1. Field of the Invention
This invention relates to network adaptors and more particularly relates to network adapter (latency) optimization by optimizing interrupt processing and reducing interrupt frequency.
2. Description of the Related Art
The IBM System z mainframe computer platform may use a specialized network adaptor called an Open Systems Adaptor (OSA). The OSA provides a means to virtualize and abstract the details of the actual hardware Network Interface Card (NIC). The host communicates with the OSA and OSA communicates with the NIC. A single OSA can simultaneously support hundreds of Operating Systems images, and thousands of host connections, and yet even more TCP/IP connections. The OSA provides many advantages, primarily in the area of sharing and virtualization. However, a down side is the latency created by this additional tier or layer that comprises the OSA. This latency is compounded by heavy volume of networking traffic and complicated by higher degrees of adapter sharing.
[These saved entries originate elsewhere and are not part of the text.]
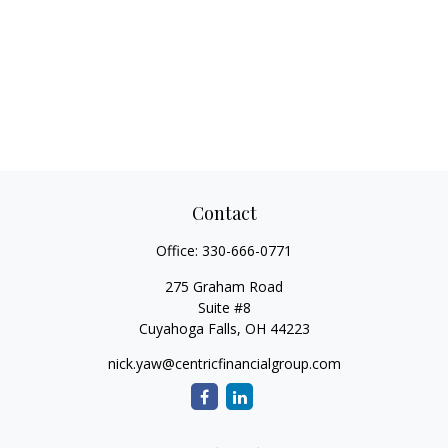
Contact
Office:
330-666-0771
275 Graham Road
Suite #8
Cuyahoga Falls,
OH
44223
nick.yaw@centricfinancialgroup.com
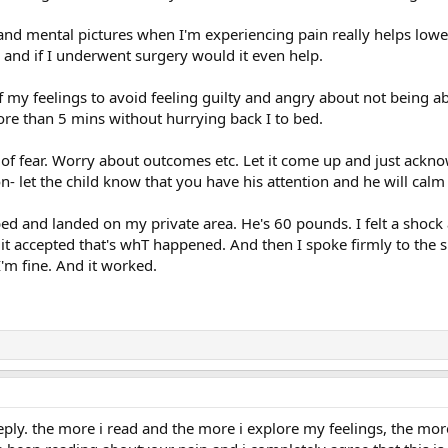
d mental pictures when I'm experiencing pain really helps lower
and if I underwent surgery would it even help.
 my feelings to avoid feeling guilty and angry about not being abl
ore than 5 mins without hurrying back I to bed.
s of fear. Worry about outcomes etc. Let it come up and just acknow
n- let the child know that you have his attention and he will cal
 and landed on my private area. He's 60 pounds. I felt a shock 
t accepted that's whT happened. And then I spoke firmly to the s
 I'm fine. And it worked.
eply. the more i read and the more i explore my feelings, the mor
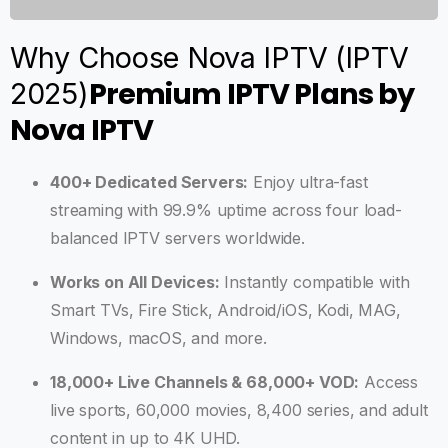
Why Choose Nova IPTV (IPTV
Premium IPTV Plans by
2025)
Nova IPTV
400+ Dedicated Servers:
Enjoy ultra-fast
streaming with 99.9% uptime across four load-
balanced IPTV servers worldwide.
Works on All Devices:
Instantly compatible with
Smart TVs, Fire Stick, Android/iOS, Kodi, MAG,
Windows, macOS, and more.
18,000+ Live Channels & 68,000+ VOD:
Access
live sports, 60,000 movies, 8,400 series, and adult
content in up to 4K UHD.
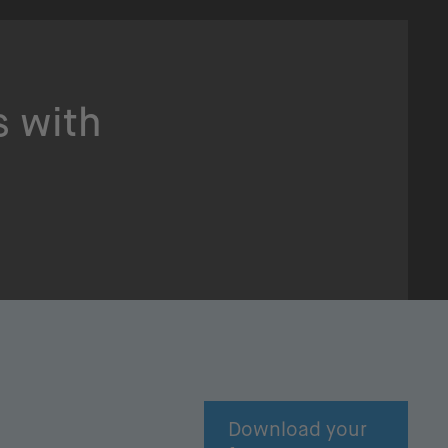
s with
Download your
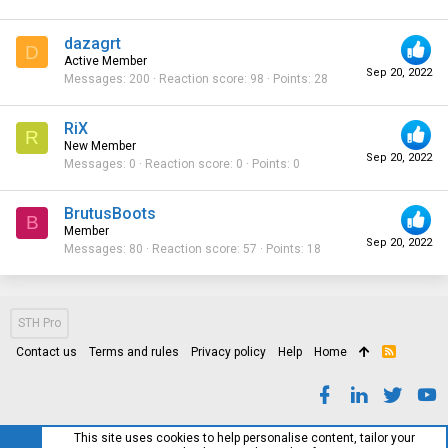
dazagrt
D
Active Member
Sep 20, 2022
Messages
200
Reaction score
98
Points
28
RiX
R
New Member
Sep 20, 2022
Messages
0
Reaction score
0
Points
0
BrutusBoots
B
Member
Sep 20, 2022
Messages
80
Reaction score
57
Points
18
STH Pro
Contact us
Terms and rules
Privacy policy
Help
Home
R
S
S
This site uses cookies to help personalise content, tailor your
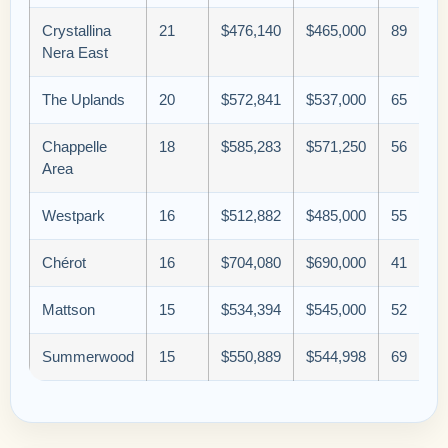
Crystallina
21
$476,140
$465,000
89
Nera East
The Uplands
20
$572,841
$537,000
65
Chappelle
18
$585,283
$571,250
56
Area
Westpark
16
$512,882
$485,000
55
Chérot
16
$704,080
$690,000
41
Mattson
15
$534,394
$545,000
52
Summerwood
15
$550,889
$544,998
69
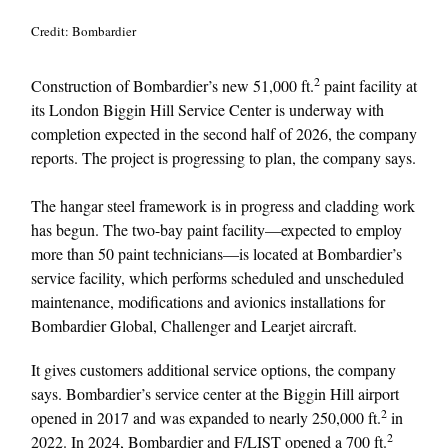
Credit: Bombardier
2
Construction of Bombardier’s new 51,000 ft.
paint facility at
its London Biggin Hill Service Center is underway with
completion expected in the second half of 2026, the company
reports. The project is progressing to plan, the company says.
The hangar steel framework is in progress and cladding work
has begun. The two-bay paint facility—expected to employ
more than 50 paint technicians—is located at Bombardier’s
service facility, which performs scheduled and unscheduled
maintenance, modifications and avionics installations for
Bombardier Global, Challenger and Learjet aircraft.
It gives customers additional service options, the company
says. Bombardier’s service center at the Biggin Hill airport
2
opened in 2017 and was expanded to nearly 250,000 ft.
in
2
2022. In 2024, Bombardier and F/LIST opened a 700 ft.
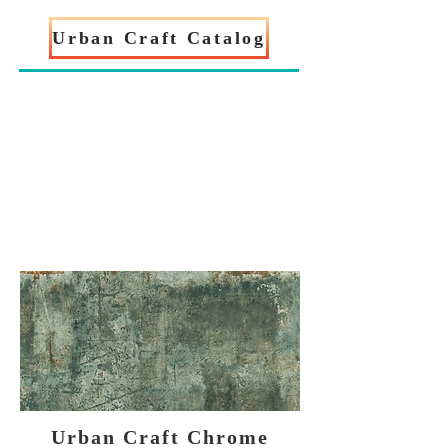
Urban Craft Catalog
Urban Craft Chrome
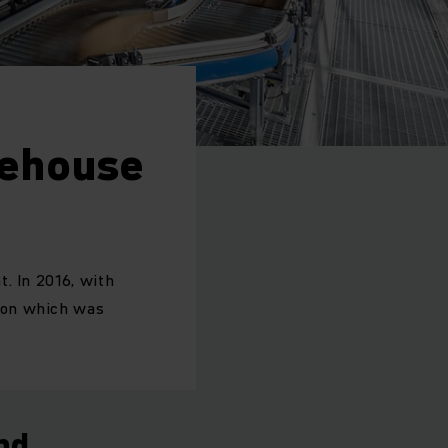
rehouse
. In 2016, with
ion which was
nd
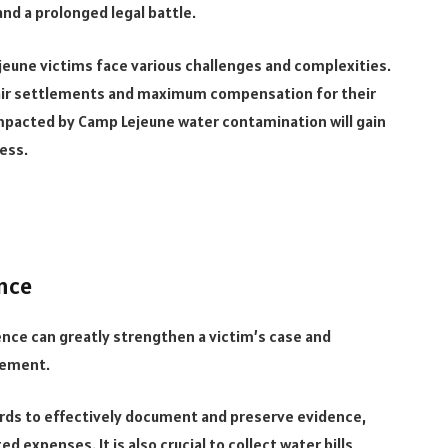
nd a prolonged legal battle.
jeune victims face various challenges and complexities.
g fair settlements and maximum compensation for their
s impacted by Camp Lejeune water contamination will gain
cess.
nce
dence can greatly strengthen a victim’s case and
tlement.
ords to effectively document and preserve evidence,
 expenses. It is also crucial to collect water bills,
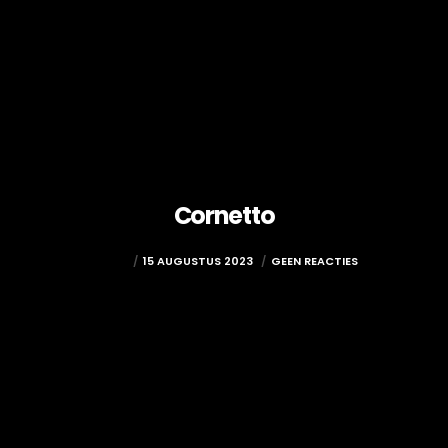
Cornetto
ADMIN
15 AUGUSTUS 2023
GEEN REACTIES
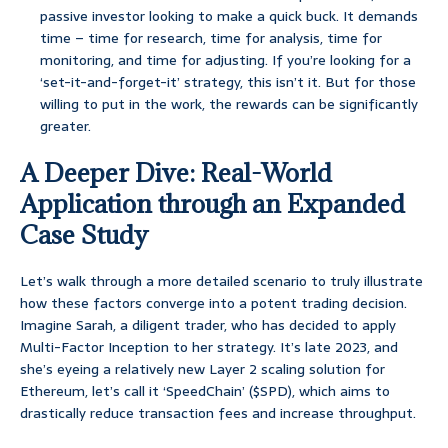
passive investor looking to make a quick buck. It demands
time – time for research, time for analysis, time for
monitoring, and time for adjusting. If you’re looking for a
‘set-it-and-forget-it’ strategy, this isn’t it. But for those
willing to put in the work, the rewards can be significantly
greater.
A Deeper Dive: Real-World
Application through an Expanded
Case Study
Let’s walk through a more detailed scenario to truly illustrate
how these factors converge into a potent trading decision.
Imagine Sarah, a diligent trader, who has decided to apply
Multi-Factor Inception to her strategy. It’s late 2023, and
she’s eyeing a relatively new Layer 2 scaling solution for
Ethereum, let’s call it ‘SpeedChain’ ($SPD), which aims to
drastically reduce transaction fees and increase throughput.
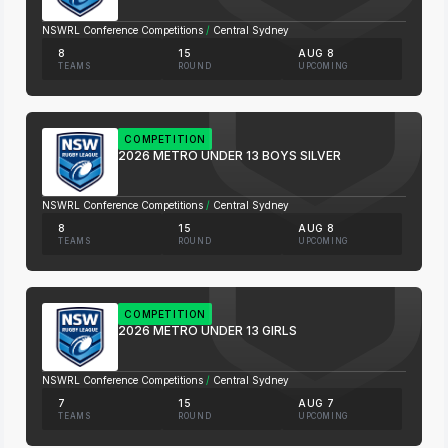
NSWRL Conference Competitions
/
Central Sydney
8
15
AUG 8
TEAMS
ROUND
UPCOMING
COMPETITION
2026 METRO UNDER 13 BOYS SILVER
NSWRL Conference Competitions
/
Central Sydney
8
15
AUG 8
TEAMS
ROUND
UPCOMING
COMPETITION
2026 METRO UNDER 13 GIRLS
NSWRL Conference Competitions
/
Central Sydney
7
15
AUG 7
TEAMS
ROUND
UPCOMING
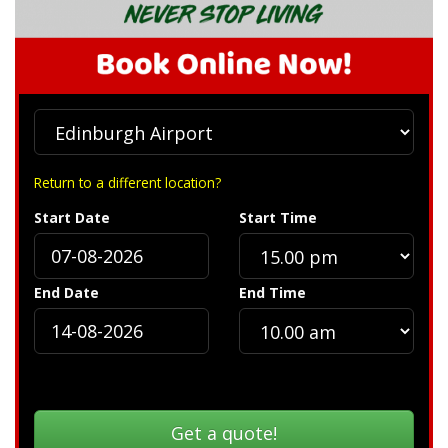
Return to a different location?
Start Date
Start Time
End Date
End Time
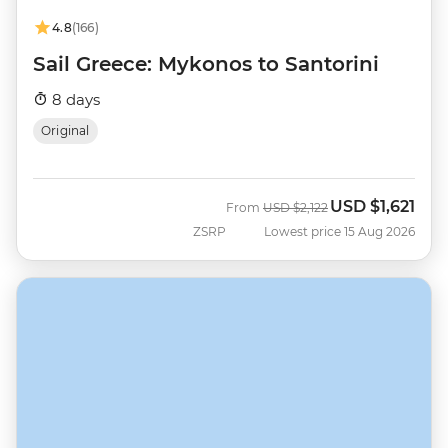
4.8
(166)
Sail Greece: Mykonos to Santorini
8 days
Original
USD
$1,621
Was
Now
From
USD
$2,122
ZSRP
Lowest price 15 Aug 2026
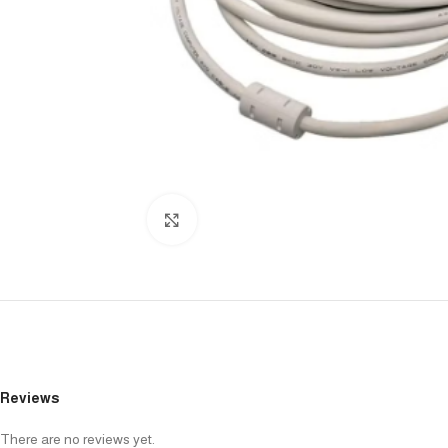
Click to enlarge
Reviews
There are no reviews yet.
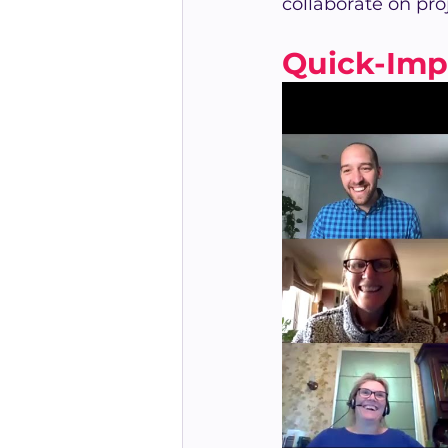
collaborate on pro
Quick-Imp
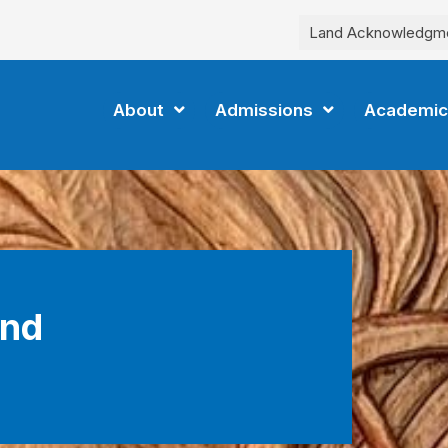
Land Acknowledgm
About
Admissions
Academic
and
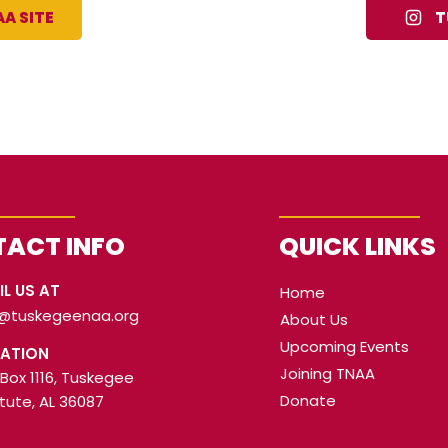
A SITE
T
ACT INFO
QUICK LINKS
IL US AT
Home
o@tuskegeenaa.org
About Us
Upcoming Events
ATION
Joining TNAA
 Box 1116, Tuskegee
Donate
itute, AL 36087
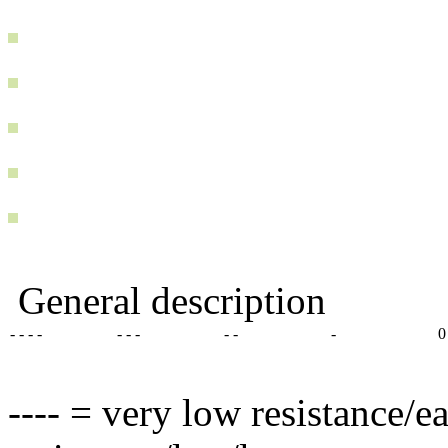
General description
- - - -
- - -
- -
-
0
---- = very low resistance/e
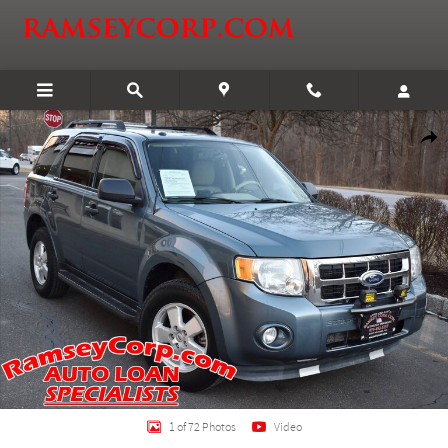
Skip to main content
Certified 2011 Ford Escape XLT SUV Photo 1 of 72
Shar
1 of 72 Photos
Video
One main source of delay is the interrupts, or notifications to hardware or software, required for both inbound and outbound data traffic. The latency created by generating and reacting (processor utilization) to the interrupts is a significant delay. Some of this delay is actually within the host itself or the host bus. The frequency and overhead associated with managing interrupts related to very high data rates (1 gbs or 10 gbs links) for so many host connections is an issue related to latency through the OSA.